Pressebericht: "Ein Sieg zugunsten der Ärmsten der Armen"

Betreuungsrecht-Reform: Prof. Gallhofer und Betreuer begrüßen Umschwenken - Gießener Zusammenarbeit "einmalig"

Gießen (kw)."Wir haben gewonnen. Und es ist ein Sieg zugunsten der Ärmsten der Armen" freut sich Prof. Bernd Gallhofer, Leiter des Zentrums für Psychiatrie im Klinikum der Justus-Liebig-Universität. Grund: Die vom Bundesrat noch ohne Gegenstimmen beschlossene Reform des Betreuungsgesetzes wurde nach der ersten Lesung im Bundestag letzte Woche vorerst verschoben. Die Punkte, die die Fachleute besonders kritisiert hatten, seien bereits gestrichen oder "wackelten", berichteten Gallhofer und die beiden Betreuer Thorsten Becker und Dr. Thorsten Stoy gestern in einem Pressegespräch. Zu verdanken sei das auch einer Diskussion im September in Gießen (die AZ berichtete), sagte Becker. Sie sei eine von deutschlandweit drei großen Informationsveranstaltungen zu dem Thema gewesen. Die berechtigte Kritik habe Wirkung gezeigt. Hauptberufliche Betreuer kümmern sich um erwachsene Menschen, die wegen psychischer Krankheit oder Behinderung nicht in der Lage sind, ihre rechtlichen Interessen selbst zu vertreten. Ihre Zahl wird bundesweit auf eine Million geschätzt. In etwa 80 Prozent der Fälle übernähmen Verwandte oder Bekannte diese Funktion ehrenamtlich, erläuterten Gallhofer, Becker und Stoy. Klienten der bundesweit rund 8000 Berufsbetreuer sind diejenigen, die allein stehen oder die so schwierig zu betreuen sind, dass das Ehrenamtliche nicht schaffen.

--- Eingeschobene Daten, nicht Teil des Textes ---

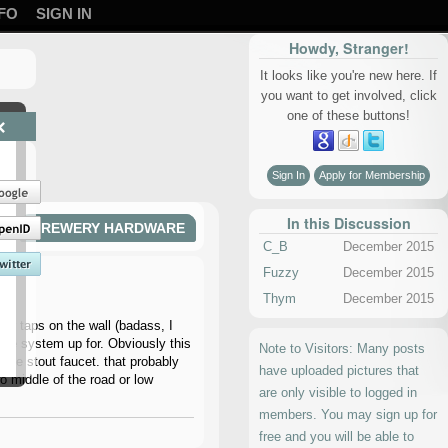
FO
SIGN IN
Howdy, Stranger!
It looks like you're new here. If
you want to get involved, click
one of these buttons!
×
Sign In
Apply for Membership
In this Discussion
BREWERY HARDWARE
C_B
December 2015
Fuzzy
December 2015
Thym
December 2015
for taps on the wall (badass, I
 the system up for. Obviously this
Note to Visitors: Many posts
r the stout faucet. that probably
have uploaded pictures that
o middle of the road or low
are only visible to logged in
members. You may sign up for
free and you will be able to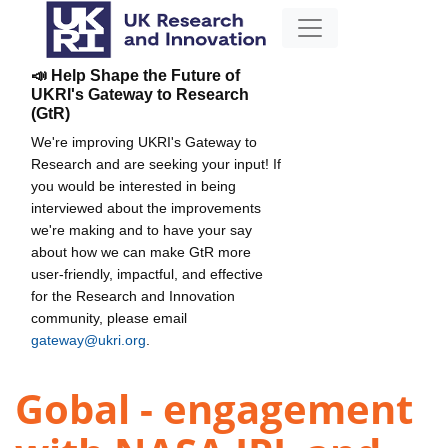
📣 Help Shape the Future of
UKRI's Gateway to Research
(GtR)
We're improving UKRI's Gateway to
Research and are seeking your input! If
you would be interested in being
interviewed about the improvements
we're making and to have your say
about how we can make GtR more
user-friendly, impactful, and effective
for the Research and Innovation
community, please email
gateway@ukri.org
.
Gobal - engagement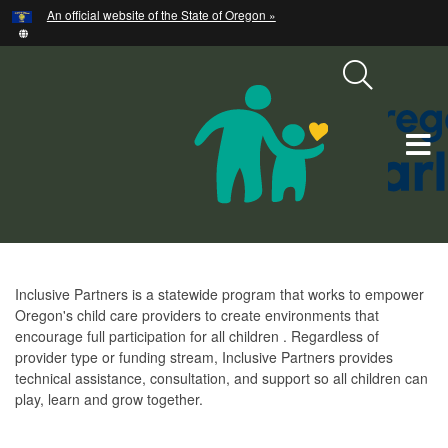
Hidden Submit
An official website of the State of Oregon »
Skip
to
main
content
T
M
M
Inclusive
Inclusive Partners is a statewide program that works to empower
Partners
Oregon's child care providers to create environments that
encourage full participation for all children . Regardless of
provider type or funding stream, Inclusive Partners provides
technical assistance, consultation, and support so all children can
play, learn and grow together.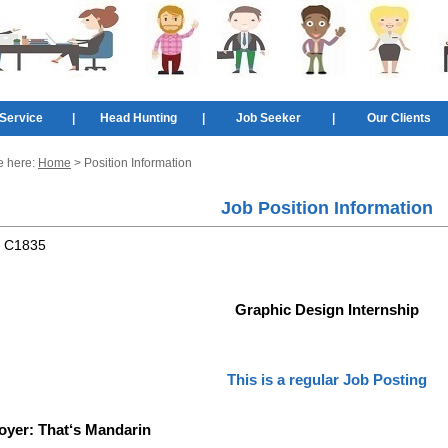
Service
|
Head Hunting
|
Job Seeker
|
Our Clients
e here:
Home
> Position Information
Job Position Information
:
C1835
Graphic Design Internship
This is a regular Job Posting
oyer:
That‘s Mandarin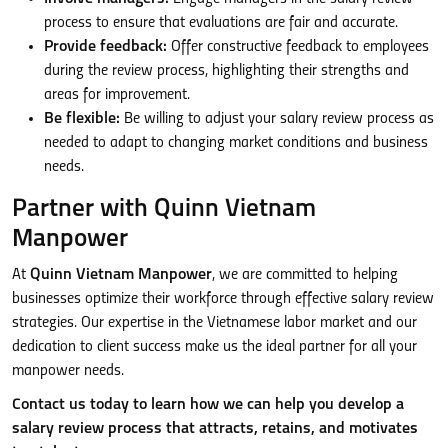
process to ensure that evaluations are fair and accurate.
Provide feedback:
Offer constructive feedback to employees
during the review process, highlighting their strengths and
areas for improvement.
Be flexible:
Be willing to adjust your salary review process as
needed to adapt to changing market conditions and business
needs.
Partner with Quinn Vietnam
Manpower
At
Quinn Vietnam Manpower
, we are committed to helping
businesses optimize their workforce through effective salary review
strategies. Our expertise in the Vietnamese labor market and our
dedication to client success make us the ideal partner for all your
manpower needs.
Contact us today to learn how we can help you develop a
salary review process that attracts, retains, and motivates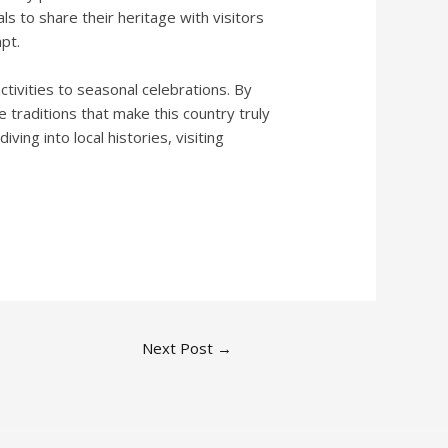
s to share their heritage with visitors
pt.
ctivities to seasonal celebrations. By
 traditions that make this country truly
ing into local histories, visiting
Next Post
→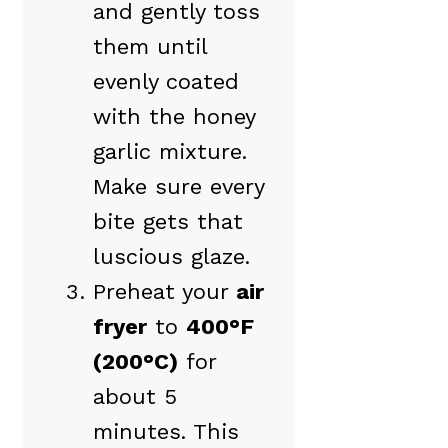
and gently toss
them until
evenly coated
with the honey
garlic mixture.
Make sure every
bite gets that
luscious glaze.
Preheat your
air
fryer
to
400°F
(200°C)
for
about 5
minutes. This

Vor allem sparen wollten die Länder mit dem Entwurt eines neuen Betreuungsgesetzes, denn mancherorts sind die Kosten in diesem Bereich geradezu explodiert. Das liege auch daran, dass das 1992 geschaffene Gesetzte erst einmal greifen musste, erklärten gestern die Gießener Fachleute. Schaue man nicht nur auf die Kosten für Berufsbetreuer, sondern auch auf die Gesamtausgaben, so seien bereits immense Summen gespart worden, betonten sie. Denn eine gute Betreuung ermögliche es vielen Menschen, zu Hause zu leben, die vor wenigen Jahren noch zum Daueraufenthalt in der Psychiatrie verurteilt gewesen wären - mit hohen Folgekosten, ganz zu schweigen von der Lebensqualität der Betroffenen. Gut könne die Betreuung aber nur sein, wenn sie einigermaßen angemessen vergütet wird. Ein Dorn im Auge waren den Fachleuten - Becker sprach gestern auch als Vertreter des Bundesverbands der Berufsbetreuer und Mitglied der Bundesarbeitsgemeinschaft, die derzeit Qualitätsstandards entwickelt - deshalb vor allem die knappen Zeitbudgets, die im Entwurf vorgesehen waren. Nur dreieinhalb Stunden pro Monat sollte pauschal für jeden zur Verfuegung stehen, der länger als ein Jahr aus der stationären Psychiatrie draussen ist. Laut Gallhofer zu wenig selbst für die einfachsten Klienten: "Wir müssen diese Leute verteidigen. Wir kämpfen nicht um unsere Pfründe."

"Fünf bis sieben Stunden" wären nötig, meint Becker. Eine Solche Pauschale wäre zu verkraften trotz des häufigen Mehraufwands etwa dann, wenn jemand in einer Krise nachts die Nachbarn bedroht oder sich vor einen Zug werfen will. Derzeit dokumentiert jeder Betreuer, was er getan hat, und bekommt diesen Aufwand mit 31 Euro pro Stunde erstattet. Dass das künftig unbürokratischer mit einer Pauschale geregelt werden soll, heißt Becker gut: Damit werde auch das Ziel erreicht, effiziente Arbeit zu belohnen. Ausnahmeregelungen müssten für Borderliner und Menschen mit Doppeldiagnosen gelten, die sehr viel Betreuung benötigen.

Der Berufsstand der Betreuer sei in einem Rundumschlag "verunglimpft und entmutigt" worden, kritisierte Gallhofer. "In Deutschland einmalig" sei die enge Zusammenarbeit der Betreuer der Psychiatrie und des Amtsgerichts in Gießen, betonte Stoy. Es habe sich eine gut funktionierende Interessengemeinschaft gebildet. Sie wolle weiterhin "der Politik auf die Füße treten" und demnächst mit heimischen Abgeordneten über die Reform sprechen.